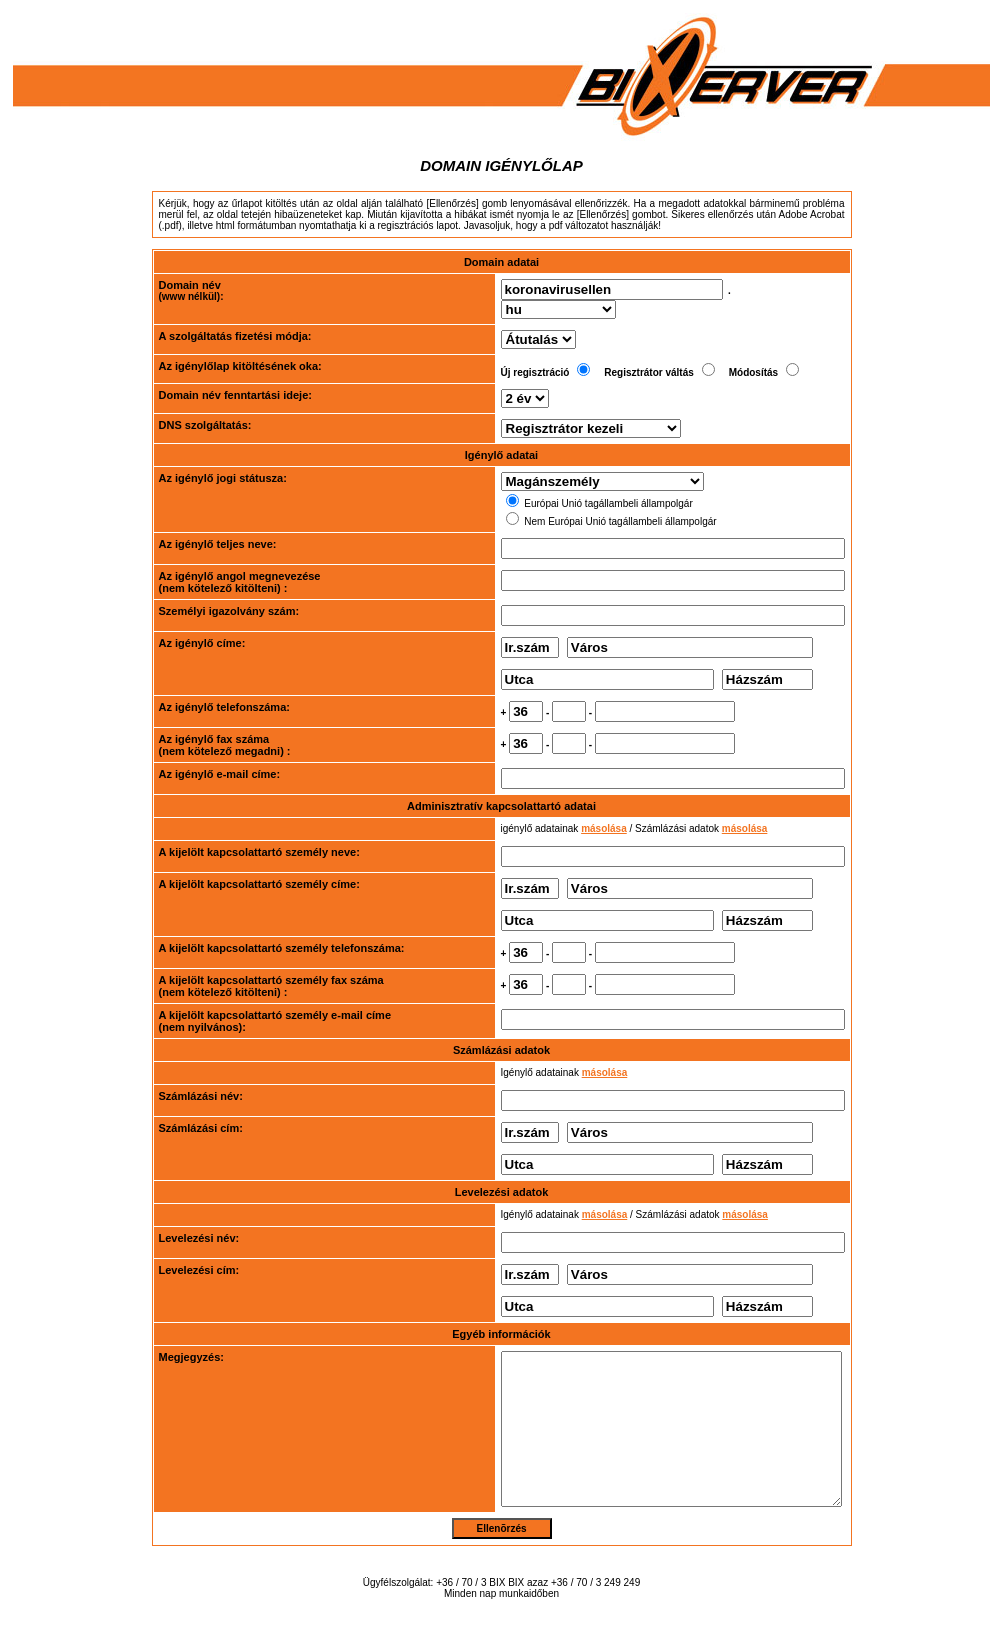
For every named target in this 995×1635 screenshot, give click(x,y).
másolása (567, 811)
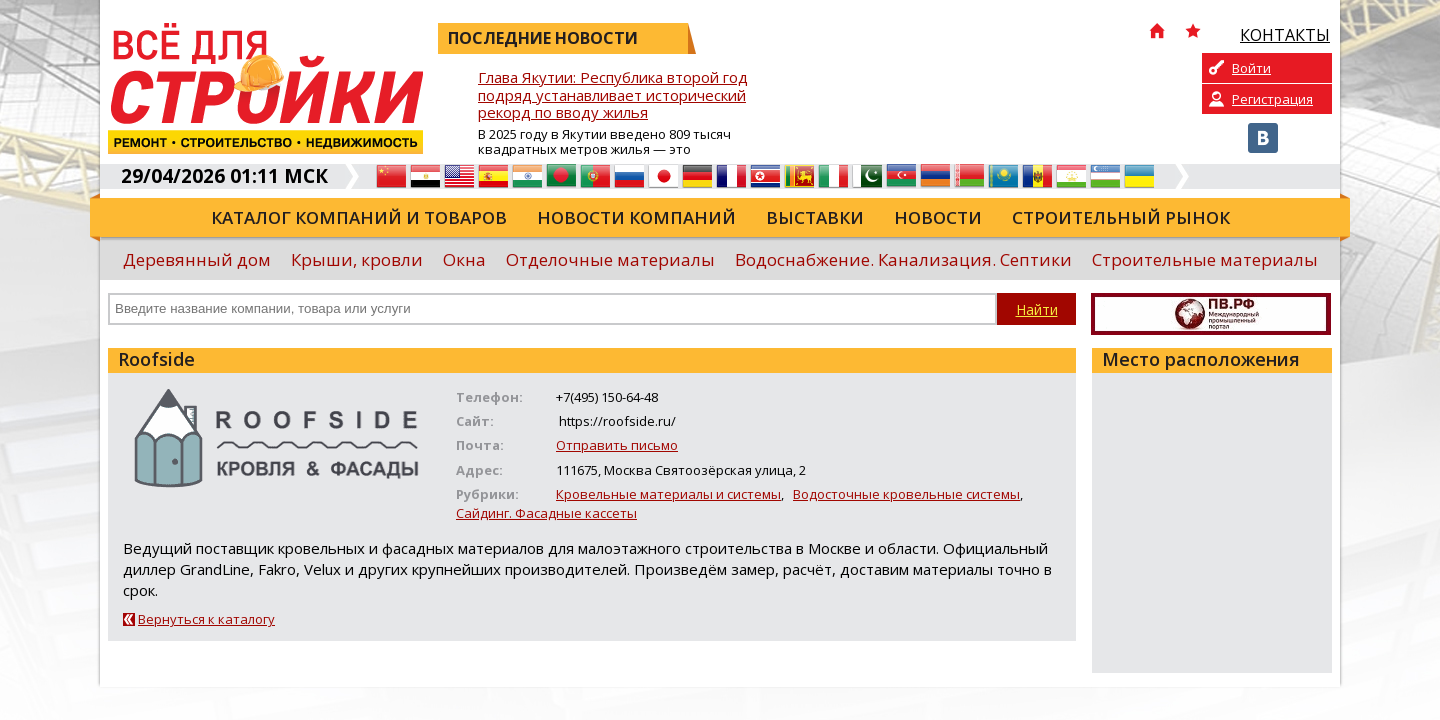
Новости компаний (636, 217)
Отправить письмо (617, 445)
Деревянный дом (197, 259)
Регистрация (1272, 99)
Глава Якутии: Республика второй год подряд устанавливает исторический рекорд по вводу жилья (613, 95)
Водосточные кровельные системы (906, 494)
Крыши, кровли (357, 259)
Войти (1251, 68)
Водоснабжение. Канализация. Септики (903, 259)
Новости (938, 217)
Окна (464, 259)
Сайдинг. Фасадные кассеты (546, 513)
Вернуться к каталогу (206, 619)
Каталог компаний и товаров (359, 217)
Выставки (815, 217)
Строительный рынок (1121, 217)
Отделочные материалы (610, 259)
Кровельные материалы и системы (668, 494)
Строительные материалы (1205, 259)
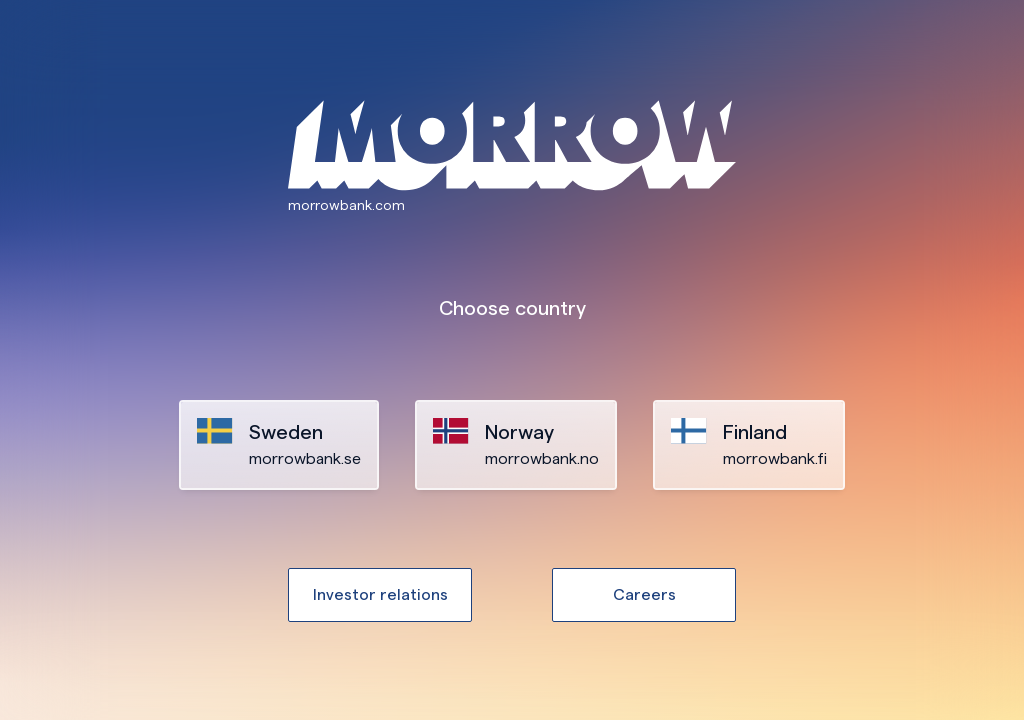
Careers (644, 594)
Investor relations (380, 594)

==

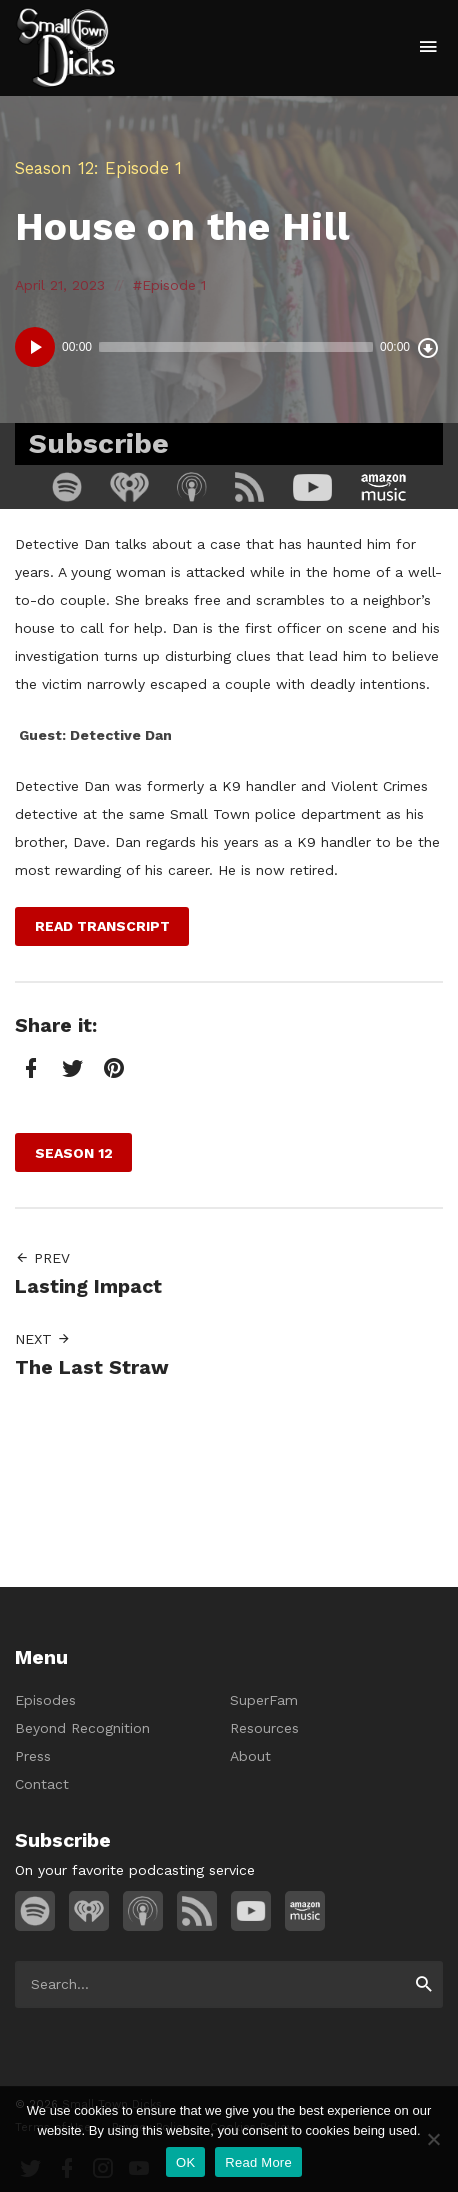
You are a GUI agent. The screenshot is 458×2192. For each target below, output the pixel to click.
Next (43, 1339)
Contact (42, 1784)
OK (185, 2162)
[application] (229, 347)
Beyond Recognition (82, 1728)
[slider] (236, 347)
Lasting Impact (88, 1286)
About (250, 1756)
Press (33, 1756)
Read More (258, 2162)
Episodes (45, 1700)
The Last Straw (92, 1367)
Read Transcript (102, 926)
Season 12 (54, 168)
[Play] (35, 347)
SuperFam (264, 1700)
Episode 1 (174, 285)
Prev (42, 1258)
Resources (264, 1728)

---

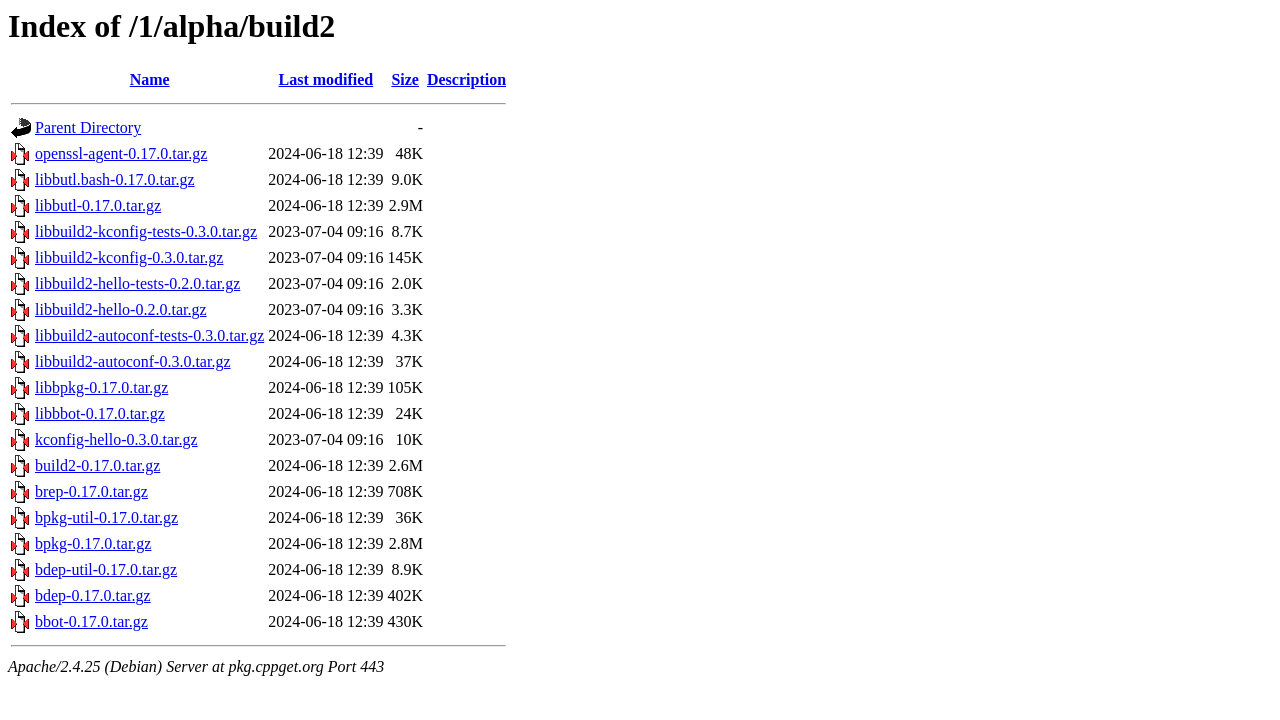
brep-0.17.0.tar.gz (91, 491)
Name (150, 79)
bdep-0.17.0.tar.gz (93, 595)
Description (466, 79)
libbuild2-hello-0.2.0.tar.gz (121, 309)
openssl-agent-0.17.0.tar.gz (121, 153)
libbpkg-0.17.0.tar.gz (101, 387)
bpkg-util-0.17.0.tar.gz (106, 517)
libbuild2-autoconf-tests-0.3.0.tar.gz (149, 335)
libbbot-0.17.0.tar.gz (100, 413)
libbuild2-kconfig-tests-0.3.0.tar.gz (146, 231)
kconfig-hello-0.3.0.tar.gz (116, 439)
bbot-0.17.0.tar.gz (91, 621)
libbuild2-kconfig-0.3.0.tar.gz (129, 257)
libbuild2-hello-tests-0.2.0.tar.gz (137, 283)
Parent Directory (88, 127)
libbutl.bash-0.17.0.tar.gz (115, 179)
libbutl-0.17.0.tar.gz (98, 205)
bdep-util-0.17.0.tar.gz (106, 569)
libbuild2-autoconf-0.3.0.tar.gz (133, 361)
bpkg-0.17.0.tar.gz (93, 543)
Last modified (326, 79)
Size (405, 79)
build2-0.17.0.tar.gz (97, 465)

§ Task directions: Give the lines above again exactly, from the one containing "For every named" to the one containing "Глава Якутии: Республика", both included, but leave out the pictures.

§ Exercise solution:
For every named target in this 995×1635 screenshot, give click(x,y).
másolása (567, 811)
Новости компаний (636, 217)
Отправить письмо (617, 445)
Деревянный дом (197, 259)
Регистрация (1272, 99)
Глава Якутии: Республика второй год подряд устанавливает исторический рекорд по вводу жилья (613, 95)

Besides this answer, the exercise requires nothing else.